As you can guess, I've found such a model, and this is what this article is about. But first,
Non-solutions
Let me describe a couple of popular options that do not suit my scenario.
Smoothed Particle Hydrodynamics is an insanely popular way to do fluid simulations which produces impressive results. However, this method also solves a completely different problem! It gives you realistic, highly detailed and beautiful simulations, which is not what I want. Remember the "average scale" thing I said earlier? Having 1 meter-sized water particles doesn't really work, — they'll look like water-filled balloons, — but having smaller particles hits performance too much. I don't need a high-detailed simulation, I want a fast and reasonable one!
Jos Stam's Stable Fluids is probably the most well-known fluid simulation work known in computer graphics, which also solves a different problem. It works with a full volume of fluid, rather than with a free surface like I need. Think of a closed tank filled with water, as opposed to water over terrain. It is also far from fast: some steps of the simulation require iteratively solving a sparse linear system, which is doable but still expensive.

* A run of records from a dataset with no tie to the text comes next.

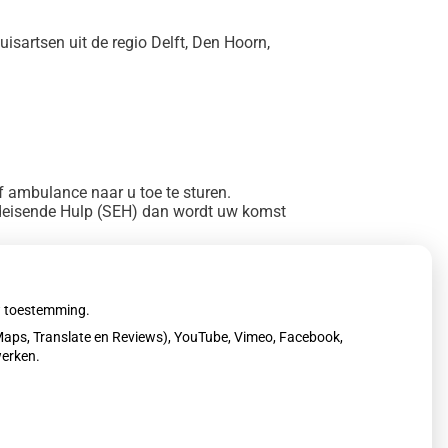
uisartsen uit de regio Delft, Den Hoorn,
f ambulance naar u toe te sturen.
oedeisende Hulp (SEH) dan wordt uw komst
uw toestemming.
aps, Translate en Reviews), YouTube, Vimeo, Facebook,
werken.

In fact, I've implemented Stable Fluids once, and it's a really fun and impressive model, it's just a model for a different thing (it solves the full Navier-Stokes instead of the shallow water equations that we actually need):
Shallow water equations
Beware: I'm not a physicist, and this section might be full of complete nonsense.
Now, whenever we talk about seeking a mathematical model of something, it usually means we need some equations to solve. Generally, fluid motion is described by the Navier-Stokes equations, or by the simpler Euler equations. However, these equations also don't talk about a free water surface, but instead about a volume completely filled with fluid.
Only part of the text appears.